Общественность требует порки. - рассказ второй

Вальтер Тихорий
         
               
  Меня принимали в пионеры.
  Стоя в шеренге посередине огромного, так мне казалось тогда,   актового зала я, вслед за звонкоголосой старшей пионервожатой, срывающимся, хриплым от волнения голосом, повторял слова торжественной клятвы юных пионеров:
  - Клянусь горячо любить и беречь мою Советскую родину… быть достойным…
  Вокруг, вдоль стен, сидели и стояли, кому не хватило мест, приглашённые – бабушки, дедушки, мамы, папы – знакомые и незнакомые мне лица. Напряжённые, притихшие они смотрели на нас, волнуясь, повторяя беззвучно шевелящимися губами высокие, честные, гордые слова.
  Почти на голову выше всех, немного сутуловатый, у самой двери, стоял отец. Он – плакал?..
 Может мне это показалось, может просто лучик мягкого апрельского солнца, преломляясь сквозь стёкла больших, арочного типа, окон, скользнул по его спокойному и сосредоточенному лицу… Он – плакал!..

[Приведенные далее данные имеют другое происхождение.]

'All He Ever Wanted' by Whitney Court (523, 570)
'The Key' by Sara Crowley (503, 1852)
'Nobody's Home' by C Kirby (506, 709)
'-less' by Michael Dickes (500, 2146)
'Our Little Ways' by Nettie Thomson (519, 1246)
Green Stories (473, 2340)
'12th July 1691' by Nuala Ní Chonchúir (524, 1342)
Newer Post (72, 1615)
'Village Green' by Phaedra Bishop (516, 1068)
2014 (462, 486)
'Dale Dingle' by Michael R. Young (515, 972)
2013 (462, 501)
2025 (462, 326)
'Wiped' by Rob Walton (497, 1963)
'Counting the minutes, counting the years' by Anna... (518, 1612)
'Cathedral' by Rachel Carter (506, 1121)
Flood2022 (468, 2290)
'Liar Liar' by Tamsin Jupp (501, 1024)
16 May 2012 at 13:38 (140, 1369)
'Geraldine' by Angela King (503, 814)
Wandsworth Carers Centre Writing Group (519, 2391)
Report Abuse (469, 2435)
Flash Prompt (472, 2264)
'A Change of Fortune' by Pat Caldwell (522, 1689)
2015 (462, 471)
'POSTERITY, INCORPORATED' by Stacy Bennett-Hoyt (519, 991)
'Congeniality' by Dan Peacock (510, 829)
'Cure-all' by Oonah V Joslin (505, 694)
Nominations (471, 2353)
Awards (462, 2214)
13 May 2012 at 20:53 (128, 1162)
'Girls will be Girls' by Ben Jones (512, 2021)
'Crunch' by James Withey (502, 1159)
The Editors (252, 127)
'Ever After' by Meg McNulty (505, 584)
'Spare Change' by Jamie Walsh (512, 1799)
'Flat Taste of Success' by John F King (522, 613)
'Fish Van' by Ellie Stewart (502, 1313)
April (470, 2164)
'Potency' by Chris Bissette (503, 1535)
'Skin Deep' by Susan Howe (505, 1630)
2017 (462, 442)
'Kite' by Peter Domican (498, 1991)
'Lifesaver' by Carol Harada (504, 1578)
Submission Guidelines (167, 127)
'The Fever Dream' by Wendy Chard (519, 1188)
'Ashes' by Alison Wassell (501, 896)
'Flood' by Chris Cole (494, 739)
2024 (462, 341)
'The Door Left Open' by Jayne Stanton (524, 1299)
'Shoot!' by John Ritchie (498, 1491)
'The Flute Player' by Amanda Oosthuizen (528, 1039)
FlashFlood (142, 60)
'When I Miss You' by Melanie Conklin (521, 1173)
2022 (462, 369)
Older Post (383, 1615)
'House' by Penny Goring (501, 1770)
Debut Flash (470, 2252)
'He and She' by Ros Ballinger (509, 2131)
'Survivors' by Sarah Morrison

  Он смотрел не на меня, куда-то выше, приподняв голову и вытянув руки «по швам» - так стоят, получая награду.
    Невольно оттолкнувшись от его взгляда, я обернулся. Сзади нас, чуть выше, на празднично оформленной стене – портрет Ильича… Отец разговаривал с Ильичём.
  Это я знал точно.
  Часто, уйдя «в себя», он также долго смотрел на фотографию, стоящую на его рабочем столе – это была фотография моей матери.
  Он разговаривал с ней – молодой, улыбающейся, отчего из уголков глаз разбегались тонкие, словно паутинки, морщинки, - женщиной с полным лицом и широкими, словно нарисованными, бровями.
  Её я не помнил, вернее – не знал. Они разошлись, когда мне было два года. Почему и как? – не мне их судить.
  …Отец завернул спящего сладким сном мальчугана в длинную, оставшуюся с войны, грубую солдатскую шинель /в ней он ходил лет шесть/, взял старый картонный, обтянутый дерматином, светло-коричневый чемодан с блестящими железными уголками, и уехал…
  Скитались мы долго, не задерживаясь в одном городе более полутора-двух лет. Отец работал в театрах, а я – взрослел, по-детски жадно впитывая особый дух театрального бытия.
  Жизнь вдвоём налагала на каждого из нас определённые обязанности…
  В три с половиной года я научился стирать свои вещи – трусики, маечки, носочки… Часто, чтобы сделать приятное отцу, он приходил с работы уставший и хмурый, я стирал и его бельё…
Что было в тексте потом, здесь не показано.